It enters like a hot lover who demands that you sweat on cue. You do, because you don’t want to deny it’s warm embrace following the cold demon of winter.
You wear less and drink more, usually something of the Palm Bay variety. You encourage hose consumption.
BBQ heaven fills the thick air as you decide maybe you should meet your neighbours. Actually, nope. They seem weird and you’re pretty sure they hack your WIFI.
Swimming lessons, tennis lessons, soccer lessons. Who brought the oranges this week? No kid eats oranges anymore? Do kids know what an orange is anymore? Do oranges contain nuts?
Please pass the sunblock, SPF 95, but set me up in the shadiest part of the yard. No shadier. No, shadier. You can just set me up in your living room.
That’s a mosquito bite. That’s a spider bite. I’m pretty sure I’m currently consuming Lyme. What if I wear this collar?
Ladies and Gentleman, here come the fireworks, the loudest boat on the lake (make sure to wave) and the cutest swimsuit you’ve ever seen. You wonder why you ever would have shopped at Sears.
Pull this. Cut that. Mow here. Whip there. Pet that bee. He’s doing a good job.
Go outside. No. Come inside. No. Would you like to play in this plastic bucket filled with Thursday’s water? Yes.
Have you seen Theresa lately? No, because you’re getting her mail, remember. Make sure to feed the cat and check for intruders. Snakes are expected. They live here now.

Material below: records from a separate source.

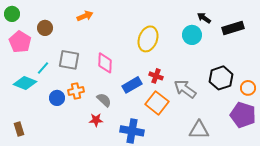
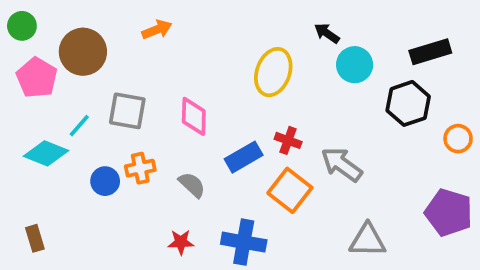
black arrow: (204, 18) -> (327, 33), moved
brown circle: (45, 28) -> (83, 52), size x1.6
black hexagon: (221, 78) -> (408, 103), moved
orange circle: (248, 88) -> (458, 139), moved
red star: (96, 120) -> (181, 242), moved

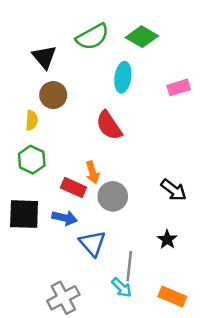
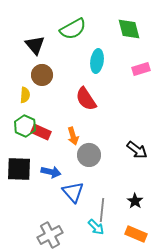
green diamond: (142, 37) -> (129, 29), moved, turned 45
red rectangle: (73, 187) -> (41, 132), moved
black star: (167, 239) -> (135, 201), moved

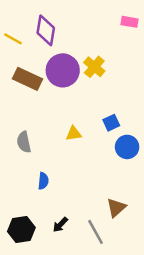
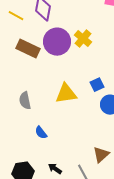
yellow triangle: (74, 134) -> (66, 94), size x1.6
blue semicircle: (43, 181) -> (41, 133), turned 136
black arrow: (60, 225) -> (55, 169), turned 80

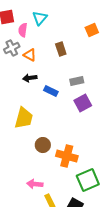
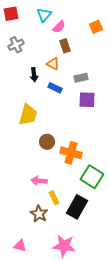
pink semicircle: (23, 30) -> (59, 27), moved, turned -144
orange triangle: (30, 55) -> (53, 64), moved
black arrow: (30, 78) -> (34, 75), turned -88
purple square: (83, 103) -> (87, 100), turned 30
green square: (88, 180) -> (92, 177), turned -35

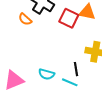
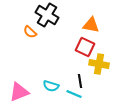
red square: (69, 18) -> (85, 47), moved

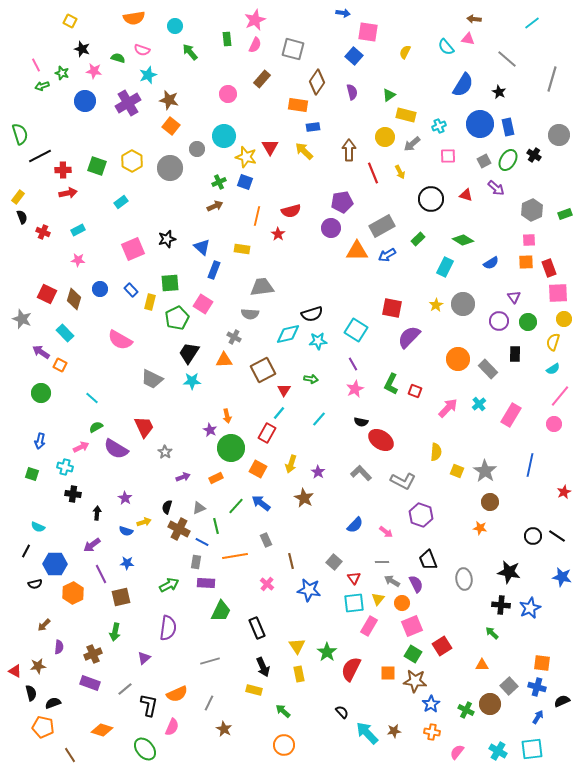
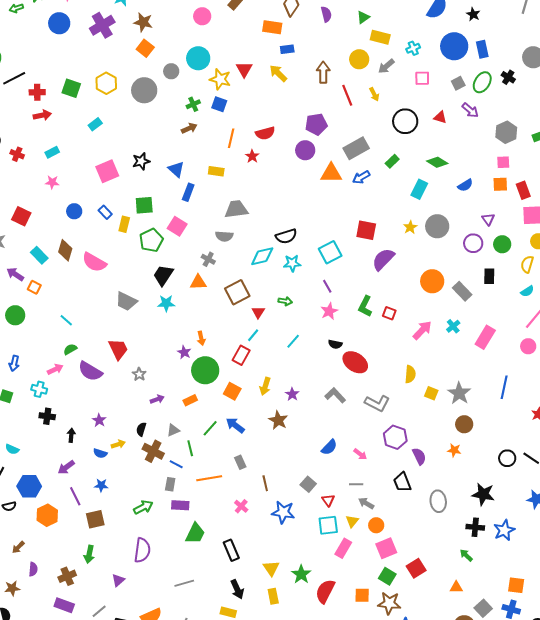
brown diamond: (74, 299) -> (65, 250), moved
cyan square: (356, 330) -> (330, 252), turned 30
purple semicircle: (416, 584) -> (419, 456), moved

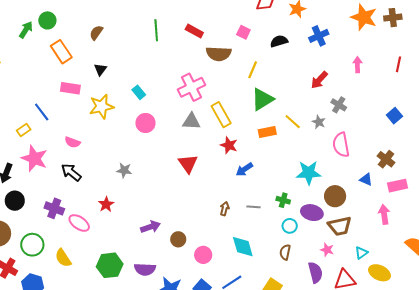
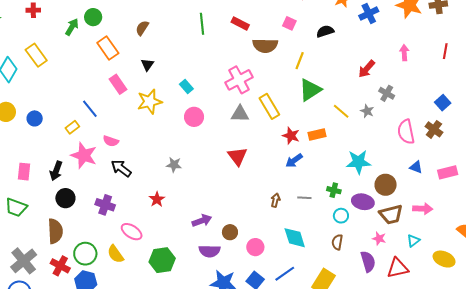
blue cross: (319, 36) -> (369, 14), moved
pink rectangle: (70, 88) -> (118, 84), turned 48
orange rectangle: (267, 132) -> (317, 134), moved
pink semicircle: (72, 142) -> (111, 141), moved
red star: (229, 145) -> (291, 136), moved
pink semicircle: (341, 145) -> (406, 132), moved
brown cross: (386, 159) -> (434, 129), moved
pink arrow: (384, 214) -> (423, 209), moved, turned 102
pink ellipse: (79, 223) -> (132, 232), moved
green circle: (32, 245) -> (85, 254), moved
purple semicircle: (145, 269) -> (210, 251), moved
yellow ellipse: (380, 273) -> (444, 259), moved

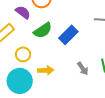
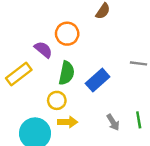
green semicircle: (43, 30) -> (67, 73), turned -48
yellow circle: (23, 54) -> (57, 100), moved

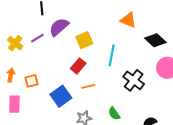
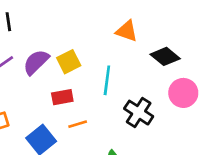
purple semicircle: (59, 27) -> (36, 62), moved
red rectangle: (78, 66) -> (62, 97), turned 42

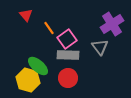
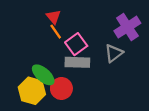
red triangle: (26, 15) -> (53, 17), moved
gray triangle: (100, 47) -> (114, 53), turned 30
red circle: (68, 78) -> (61, 88), moved

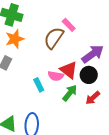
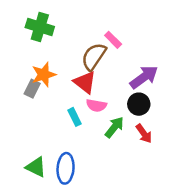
orange star: (15, 39) -> (44, 75), moved
red triangle: (69, 70) -> (85, 82), moved
red arrow: (93, 98) -> (144, 134), turned -84

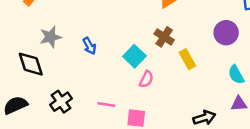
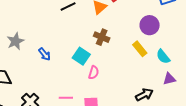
gray star: (51, 37) -> (15, 41), moved
yellow rectangle: (187, 59) -> (140, 49), moved

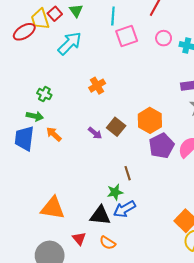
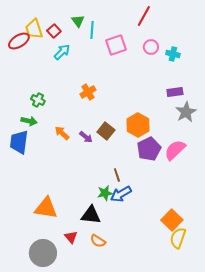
green triangle: (76, 11) -> (78, 21), moved
red square: (55, 14) -> (54, 31), moved
cyan line: (113, 16) -> (92, 30), moved
cyan arrow: (70, 43) -> (62, 52), size x0.7
orange arrow: (54, 134) -> (62, 133), moved
blue arrow: (125, 209) -> (121, 194), moved

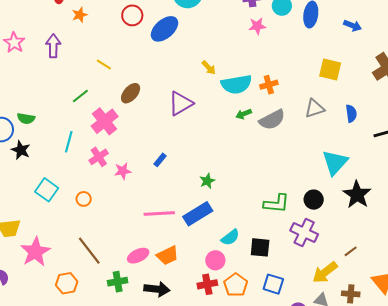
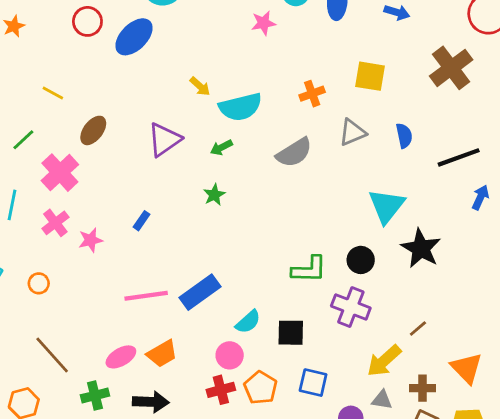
orange cross: (269, 85) -> (312, 94), moved
green arrow: (244, 114) -> (221, 147), moved
green star: (207, 181) -> (214, 195), moved

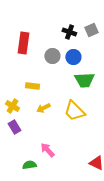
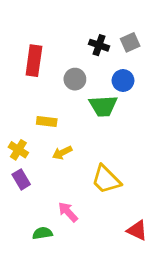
blue circle: (73, 57) -> (123, 81), moved
green trapezoid: (84, 80) -> (103, 106), moved
yellow trapezoid: (74, 111) -> (106, 179), moved

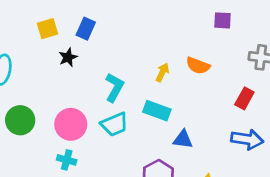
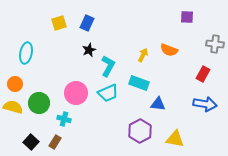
black star: (68, 57) -> (89, 50), moved
green circle: (20, 120) -> (39, 103), moved
cyan cross: (67, 160) -> (64, 119), moved

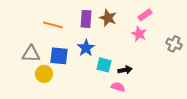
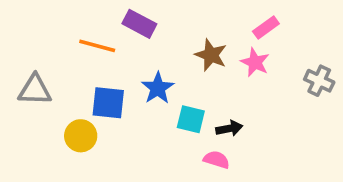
brown star: (108, 18) -> (211, 55), moved
purple rectangle: (86, 19) -> (139, 24), moved, turned -66
gray triangle: (31, 54) -> (35, 90), moved

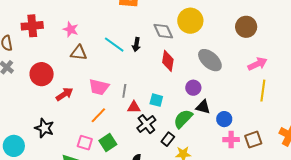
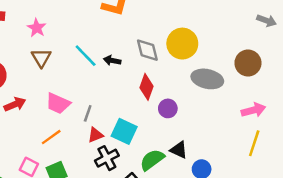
black arrow: (136, 45) -> (112, 60), turned 80
brown triangle: (79, 53) -> (41, 58), turned 42
gray ellipse: (210, 60) -> (207, 79), moved, turned -40
purple circle: (193, 88) -> (168, 108), moved
cyan square: (156, 100) -> (124, 131), size x1.5
red triangle: (134, 107) -> (96, 135), turned -32

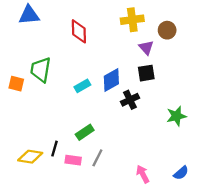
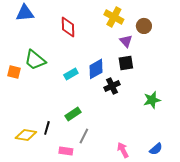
yellow cross: (132, 20) -> (114, 17), turned 36
green trapezoid: (41, 70) -> (35, 60), turned -60
pink rectangle: (73, 160) -> (66, 151), moved

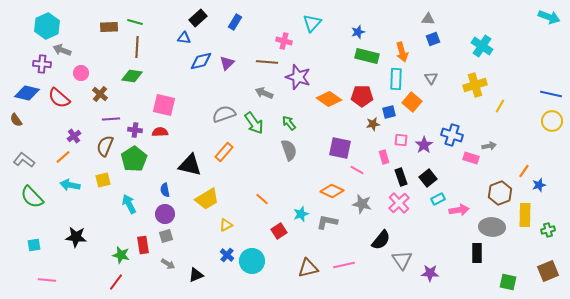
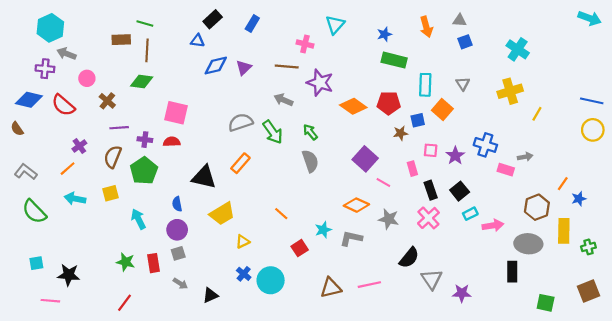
brown rectangle: (109, 27) -> (121, 40), moved
orange arrow: (402, 52) -> (426, 27), moved
purple square: (340, 148) -> (365, 159), turned 30
black star: (76, 237) -> (69, 275), moved
green star: (121, 255) -> (126, 262), moved

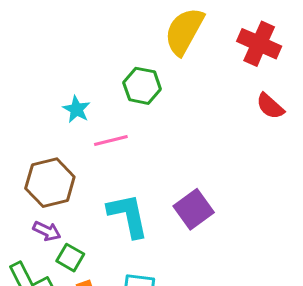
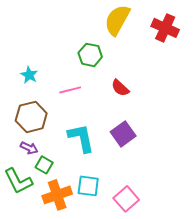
red semicircle: (270, 106) -> (120, 88), moved
cyan star: (76, 109) -> (29, 75), moved

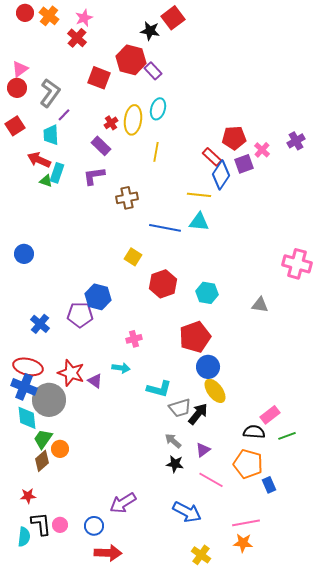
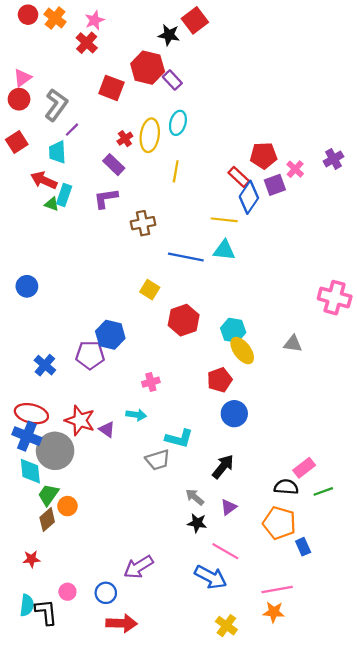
red pentagon: (195, 337) -> (220, 380), size x0.7
yellow ellipse: (215, 391) -> (242, 351), moved
gray trapezoid: (180, 408) -> (158, 460), moved
pink line: (211, 480) -> (225, 551), moved
black L-shape: (41, 524) -> (46, 612), moved

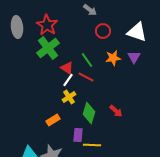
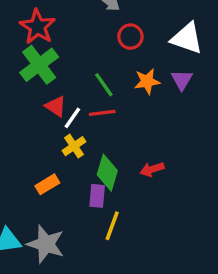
red triangle: (67, 68) -> (56, 106), moved
red line: (86, 77) -> (102, 113), turned -35
red arrow: (116, 111) -> (152, 169), turned 120
purple rectangle: (78, 135) -> (97, 196), moved
yellow line: (92, 145) -> (112, 226), turned -72

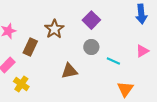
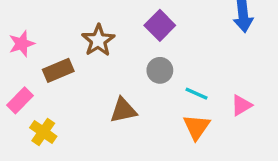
brown rectangle: (30, 47) -> (58, 70), turned 42
pink triangle: (142, 51) -> (241, 105), moved
orange triangle: (125, 89) -> (196, 127), moved

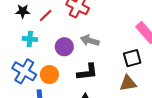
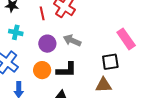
red line: (46, 15) -> (42, 13), moved, turned -64
orange circle: (49, 75) -> (42, 70), moved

The highway makes the most obnoxious sound through the open windows but the destination is on the horizon. I’ll just crank the AC. Nope. That’s the heater, playing both roles.
Just cause there is sun, doesn’t mean you should be up. 4 is not a time.
It will be gone before we know it, dragged into the realities of book bags, lunch boxes, schedules and tests.
Make sure to let summer know you’re here for her.